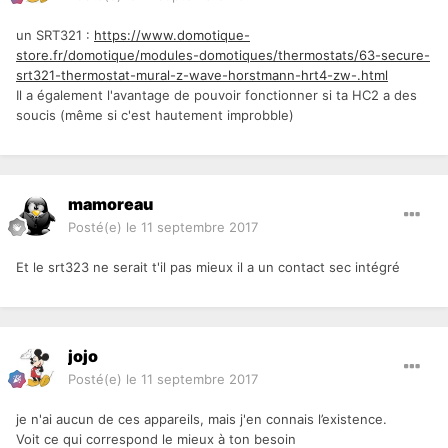
un SRT321 :
https://www.domotique-
store.fr/domotique/modules-domotiques/thermostats/63-secure-
srt321-thermostat-mural-z-wave-horstmann-hrt4-zw-.html
Il a également l'avantage de pouvoir fonctionner si ta HC2 a des
soucis (même si c'est hautement improbble)
mamoreau
Posté(e)
le 11 septembre 2017
Et le srt323 ne serait t'il pas mieux il a un contact sec intégré
jojo
Posté(e)
le 11 septembre 2017
je n'ai aucun de ces appareils, mais j'en connais l’existence.
Voit ce qui correspond le mieux à ton besoin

TASK BRIEF: Transcribe all of the entries word for word, but skip any pictures they contain.

FINISHED TASK:
un SRT321 :
https://www.domotique-
store.fr/domotique/modules-domotiques/thermostats/63-secure-
srt321-thermostat-mural-z-wave-horstmann-hrt4-zw-.html
Il a également l'avantage de pouvoir fonctionner si ta HC2 a des
soucis (même si c'est hautement improbble)
mamoreau
Posté(e)
le 11 septembre 2017
Et le srt323 ne serait t'il pas mieux il a un contact sec intégré
jojo
Posté(e)
le 11 septembre 2017
je n'ai aucun de ces appareils, mais j'en connais l’existence.
Voit ce qui correspond le mieux à ton besoin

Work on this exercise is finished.